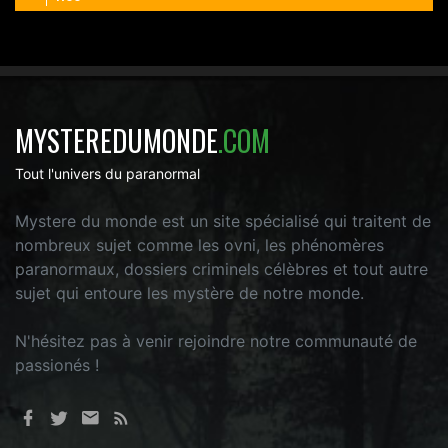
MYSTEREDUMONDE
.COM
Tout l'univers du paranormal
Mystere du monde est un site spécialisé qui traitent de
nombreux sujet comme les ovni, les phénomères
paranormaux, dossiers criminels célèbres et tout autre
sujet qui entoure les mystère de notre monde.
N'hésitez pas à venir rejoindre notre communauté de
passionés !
---
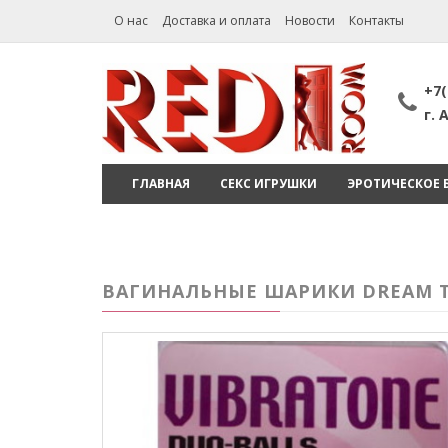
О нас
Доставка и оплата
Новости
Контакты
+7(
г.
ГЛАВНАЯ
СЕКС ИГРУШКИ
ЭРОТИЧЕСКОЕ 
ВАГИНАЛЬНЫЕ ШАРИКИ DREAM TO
---
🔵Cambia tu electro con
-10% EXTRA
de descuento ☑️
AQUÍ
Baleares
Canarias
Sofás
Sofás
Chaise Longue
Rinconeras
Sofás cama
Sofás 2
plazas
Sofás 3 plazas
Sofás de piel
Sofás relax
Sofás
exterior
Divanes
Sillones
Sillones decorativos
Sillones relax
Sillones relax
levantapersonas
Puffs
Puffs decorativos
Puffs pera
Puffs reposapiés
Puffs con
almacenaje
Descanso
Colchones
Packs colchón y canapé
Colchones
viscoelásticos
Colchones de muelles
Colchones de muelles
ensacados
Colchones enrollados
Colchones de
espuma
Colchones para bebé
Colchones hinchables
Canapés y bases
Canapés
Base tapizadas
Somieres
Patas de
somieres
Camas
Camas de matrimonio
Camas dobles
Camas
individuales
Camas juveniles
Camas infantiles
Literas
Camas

TASK INSTRUCTIONS:
Return a copy of each line in the records above that has "Camas" in it.

RESPONSE:
Camas
Camas de matrimonio
Camas dobles
Camas
Camas juveniles
Camas infantiles
Camas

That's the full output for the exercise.